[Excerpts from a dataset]
......

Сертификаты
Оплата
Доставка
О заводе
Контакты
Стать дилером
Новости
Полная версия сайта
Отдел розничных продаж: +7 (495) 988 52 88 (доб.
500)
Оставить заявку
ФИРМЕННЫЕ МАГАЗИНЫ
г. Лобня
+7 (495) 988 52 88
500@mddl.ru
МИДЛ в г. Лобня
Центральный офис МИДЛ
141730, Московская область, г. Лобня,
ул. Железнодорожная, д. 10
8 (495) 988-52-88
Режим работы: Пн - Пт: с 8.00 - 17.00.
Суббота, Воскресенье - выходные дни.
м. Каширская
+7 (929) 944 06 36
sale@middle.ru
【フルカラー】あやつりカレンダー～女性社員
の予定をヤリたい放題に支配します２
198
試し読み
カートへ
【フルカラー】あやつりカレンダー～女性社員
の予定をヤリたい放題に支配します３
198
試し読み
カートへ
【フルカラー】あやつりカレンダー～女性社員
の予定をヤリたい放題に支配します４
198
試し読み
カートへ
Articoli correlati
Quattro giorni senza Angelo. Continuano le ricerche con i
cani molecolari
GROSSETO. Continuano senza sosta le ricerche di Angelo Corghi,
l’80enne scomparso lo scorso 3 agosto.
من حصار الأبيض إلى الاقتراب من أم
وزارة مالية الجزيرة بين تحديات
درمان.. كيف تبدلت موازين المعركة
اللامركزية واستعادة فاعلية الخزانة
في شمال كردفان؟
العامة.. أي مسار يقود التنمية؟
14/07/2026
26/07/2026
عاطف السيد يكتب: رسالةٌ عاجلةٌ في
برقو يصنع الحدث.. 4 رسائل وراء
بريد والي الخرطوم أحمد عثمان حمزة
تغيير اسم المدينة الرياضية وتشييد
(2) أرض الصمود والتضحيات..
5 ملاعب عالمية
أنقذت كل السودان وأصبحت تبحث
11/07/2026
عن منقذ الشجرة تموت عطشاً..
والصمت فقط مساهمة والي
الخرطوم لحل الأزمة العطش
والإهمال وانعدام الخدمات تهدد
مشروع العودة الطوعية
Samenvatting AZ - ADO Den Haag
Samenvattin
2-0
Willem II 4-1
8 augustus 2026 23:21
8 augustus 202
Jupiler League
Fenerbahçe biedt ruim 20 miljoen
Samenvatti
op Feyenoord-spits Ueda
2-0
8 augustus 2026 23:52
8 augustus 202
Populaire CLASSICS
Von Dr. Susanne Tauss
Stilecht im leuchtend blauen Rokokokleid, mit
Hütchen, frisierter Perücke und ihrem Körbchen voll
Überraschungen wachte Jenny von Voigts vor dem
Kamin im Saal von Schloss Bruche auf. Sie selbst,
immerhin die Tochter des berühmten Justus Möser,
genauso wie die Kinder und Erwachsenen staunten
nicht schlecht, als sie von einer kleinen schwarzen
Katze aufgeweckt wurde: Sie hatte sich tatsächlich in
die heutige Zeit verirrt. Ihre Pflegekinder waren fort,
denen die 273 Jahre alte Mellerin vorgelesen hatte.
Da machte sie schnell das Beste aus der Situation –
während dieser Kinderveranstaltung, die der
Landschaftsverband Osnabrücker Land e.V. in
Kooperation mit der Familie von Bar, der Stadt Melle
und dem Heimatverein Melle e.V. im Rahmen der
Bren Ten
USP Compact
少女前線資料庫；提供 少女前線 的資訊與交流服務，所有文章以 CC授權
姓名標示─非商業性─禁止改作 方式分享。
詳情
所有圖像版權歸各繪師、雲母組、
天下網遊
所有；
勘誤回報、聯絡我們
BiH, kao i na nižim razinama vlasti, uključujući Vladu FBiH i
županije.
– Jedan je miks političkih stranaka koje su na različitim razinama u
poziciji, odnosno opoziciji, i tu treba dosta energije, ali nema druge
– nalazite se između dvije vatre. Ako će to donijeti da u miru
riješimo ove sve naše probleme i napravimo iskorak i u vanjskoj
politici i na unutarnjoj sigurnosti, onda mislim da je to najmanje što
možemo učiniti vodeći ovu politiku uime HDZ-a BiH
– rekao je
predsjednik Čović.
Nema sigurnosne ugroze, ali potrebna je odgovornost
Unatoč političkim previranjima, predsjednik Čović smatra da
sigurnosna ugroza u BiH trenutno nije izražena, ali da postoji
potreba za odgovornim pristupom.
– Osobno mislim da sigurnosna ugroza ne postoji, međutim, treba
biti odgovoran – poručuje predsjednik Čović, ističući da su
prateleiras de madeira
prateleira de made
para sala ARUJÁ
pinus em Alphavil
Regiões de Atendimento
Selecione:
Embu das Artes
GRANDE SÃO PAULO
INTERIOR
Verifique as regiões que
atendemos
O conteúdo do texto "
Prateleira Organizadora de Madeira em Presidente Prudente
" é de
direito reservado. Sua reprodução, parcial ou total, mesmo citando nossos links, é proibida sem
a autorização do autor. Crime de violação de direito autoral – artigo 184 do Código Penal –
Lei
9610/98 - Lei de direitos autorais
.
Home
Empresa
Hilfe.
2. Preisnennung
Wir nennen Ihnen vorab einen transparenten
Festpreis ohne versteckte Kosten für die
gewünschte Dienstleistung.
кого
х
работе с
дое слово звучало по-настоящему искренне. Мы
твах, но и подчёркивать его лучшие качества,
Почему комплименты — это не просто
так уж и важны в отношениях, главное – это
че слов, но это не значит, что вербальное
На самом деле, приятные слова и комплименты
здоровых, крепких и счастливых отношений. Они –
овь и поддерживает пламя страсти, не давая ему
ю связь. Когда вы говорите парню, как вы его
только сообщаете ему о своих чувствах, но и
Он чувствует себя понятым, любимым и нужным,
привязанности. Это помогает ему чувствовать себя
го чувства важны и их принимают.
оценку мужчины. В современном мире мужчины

......

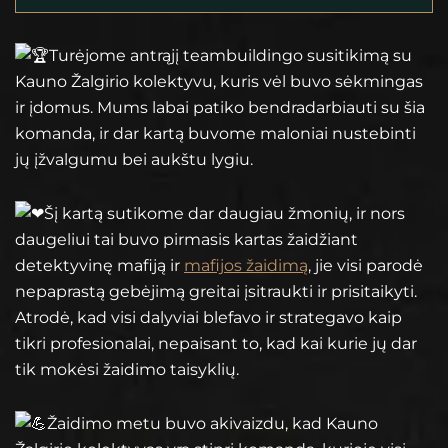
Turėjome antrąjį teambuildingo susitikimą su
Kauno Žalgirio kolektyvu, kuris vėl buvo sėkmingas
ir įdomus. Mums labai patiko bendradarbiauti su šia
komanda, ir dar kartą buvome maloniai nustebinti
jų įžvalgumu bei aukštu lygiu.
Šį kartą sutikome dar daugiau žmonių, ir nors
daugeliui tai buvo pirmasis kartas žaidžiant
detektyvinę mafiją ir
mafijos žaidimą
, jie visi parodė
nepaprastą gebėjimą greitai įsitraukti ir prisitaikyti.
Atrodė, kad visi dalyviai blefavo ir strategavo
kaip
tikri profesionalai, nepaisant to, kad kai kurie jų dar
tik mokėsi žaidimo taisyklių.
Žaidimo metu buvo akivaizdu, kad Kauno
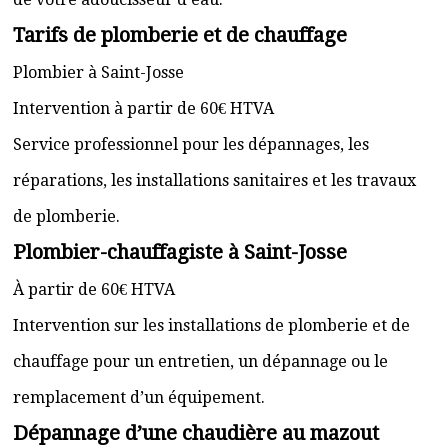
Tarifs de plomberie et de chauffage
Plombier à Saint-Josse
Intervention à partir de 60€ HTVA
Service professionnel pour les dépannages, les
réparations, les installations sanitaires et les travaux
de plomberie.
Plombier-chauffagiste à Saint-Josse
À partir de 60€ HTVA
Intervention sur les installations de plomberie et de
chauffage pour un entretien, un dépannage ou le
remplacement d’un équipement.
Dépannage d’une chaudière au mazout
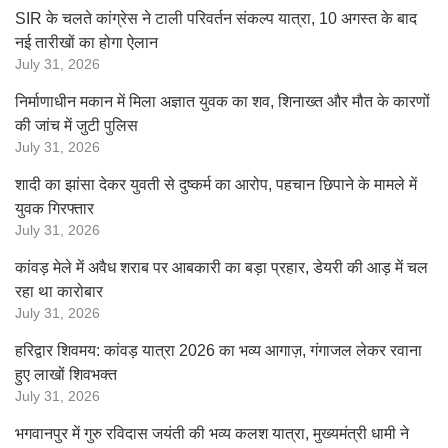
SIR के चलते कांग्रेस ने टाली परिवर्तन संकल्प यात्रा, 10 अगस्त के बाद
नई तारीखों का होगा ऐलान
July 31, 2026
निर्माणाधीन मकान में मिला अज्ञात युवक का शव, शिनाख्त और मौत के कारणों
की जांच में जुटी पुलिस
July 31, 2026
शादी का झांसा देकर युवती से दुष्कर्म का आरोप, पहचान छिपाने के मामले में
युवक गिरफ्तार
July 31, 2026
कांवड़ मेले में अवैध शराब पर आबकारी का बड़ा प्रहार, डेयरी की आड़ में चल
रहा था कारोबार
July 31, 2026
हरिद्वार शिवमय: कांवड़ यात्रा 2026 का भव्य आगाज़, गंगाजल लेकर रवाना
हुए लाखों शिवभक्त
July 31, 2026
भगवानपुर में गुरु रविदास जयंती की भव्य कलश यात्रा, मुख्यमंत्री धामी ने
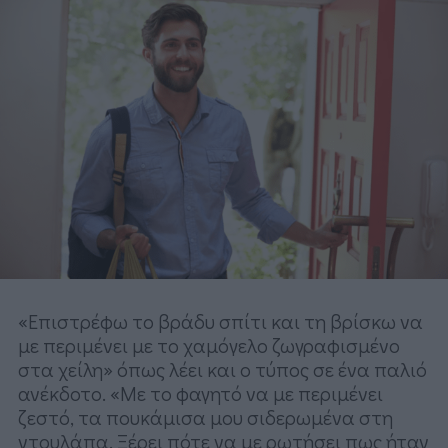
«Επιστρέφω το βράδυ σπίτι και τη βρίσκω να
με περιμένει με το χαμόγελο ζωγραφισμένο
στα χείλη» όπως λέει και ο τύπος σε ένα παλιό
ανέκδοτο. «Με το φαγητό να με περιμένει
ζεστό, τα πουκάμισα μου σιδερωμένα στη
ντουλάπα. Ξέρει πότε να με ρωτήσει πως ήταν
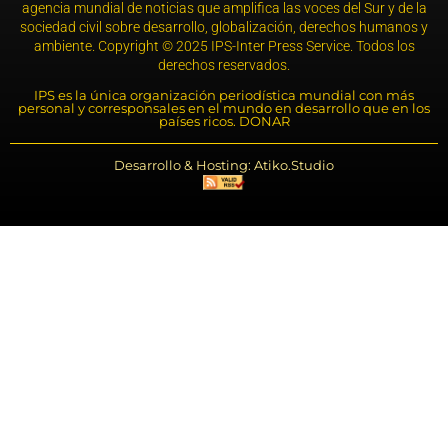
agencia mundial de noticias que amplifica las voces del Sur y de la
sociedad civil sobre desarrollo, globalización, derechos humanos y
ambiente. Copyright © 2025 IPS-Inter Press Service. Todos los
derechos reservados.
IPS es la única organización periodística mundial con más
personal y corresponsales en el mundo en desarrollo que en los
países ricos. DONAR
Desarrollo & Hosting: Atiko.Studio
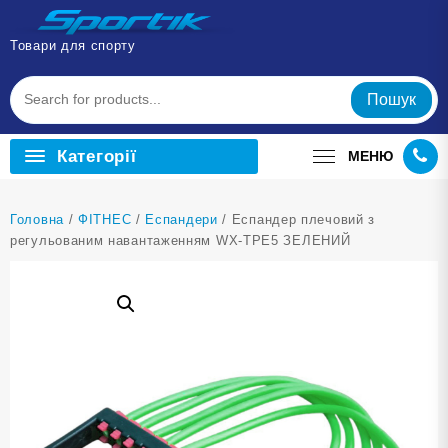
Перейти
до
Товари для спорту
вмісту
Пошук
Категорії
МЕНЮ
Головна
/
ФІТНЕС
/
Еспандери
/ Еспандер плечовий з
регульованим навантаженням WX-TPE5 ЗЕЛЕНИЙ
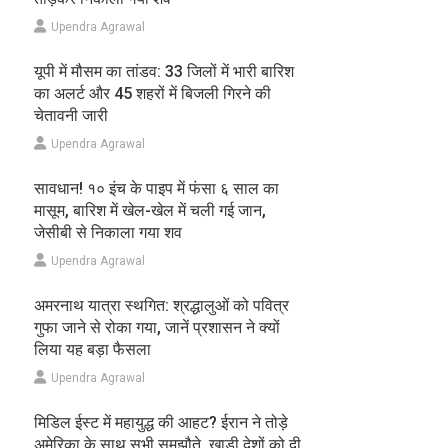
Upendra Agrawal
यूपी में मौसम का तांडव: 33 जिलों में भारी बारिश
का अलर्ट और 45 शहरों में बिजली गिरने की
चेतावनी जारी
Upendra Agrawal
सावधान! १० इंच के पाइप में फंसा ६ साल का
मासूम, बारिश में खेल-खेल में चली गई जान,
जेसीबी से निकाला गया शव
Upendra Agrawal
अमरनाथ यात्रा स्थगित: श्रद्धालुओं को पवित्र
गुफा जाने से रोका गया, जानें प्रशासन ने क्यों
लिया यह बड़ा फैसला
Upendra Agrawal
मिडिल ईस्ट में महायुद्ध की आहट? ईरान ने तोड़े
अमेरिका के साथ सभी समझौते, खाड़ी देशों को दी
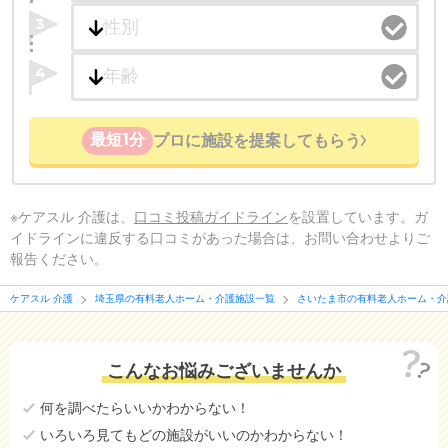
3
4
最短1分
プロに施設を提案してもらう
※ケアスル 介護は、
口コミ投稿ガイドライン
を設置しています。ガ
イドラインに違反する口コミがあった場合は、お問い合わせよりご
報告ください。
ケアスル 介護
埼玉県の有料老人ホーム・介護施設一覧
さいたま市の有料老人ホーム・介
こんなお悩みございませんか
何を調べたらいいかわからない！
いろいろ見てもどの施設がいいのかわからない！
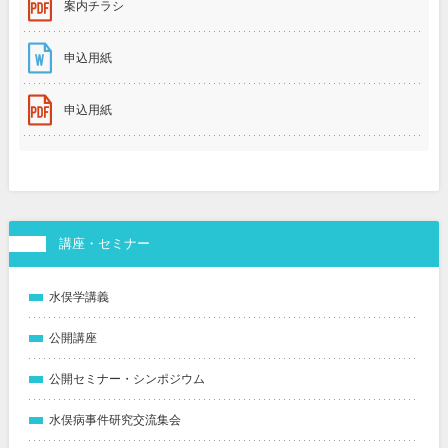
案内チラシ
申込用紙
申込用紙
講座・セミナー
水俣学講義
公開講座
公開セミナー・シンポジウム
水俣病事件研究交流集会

......

What is needed is an exact copy of the lines above, from the one containing "Überraschungen wachte Jenny" through the one containing "nicht schlecht, als", with nothing added.

Überraschungen wachte Jenny von Voigts vor dem
Kamin im Saal von Schloss Bruche auf. Sie selbst,
immerhin die Tochter des berühmten Justus Möser,
genauso wie die Kinder und Erwachsenen staunten
nicht schlecht, als sie von einer kleinen schwarzen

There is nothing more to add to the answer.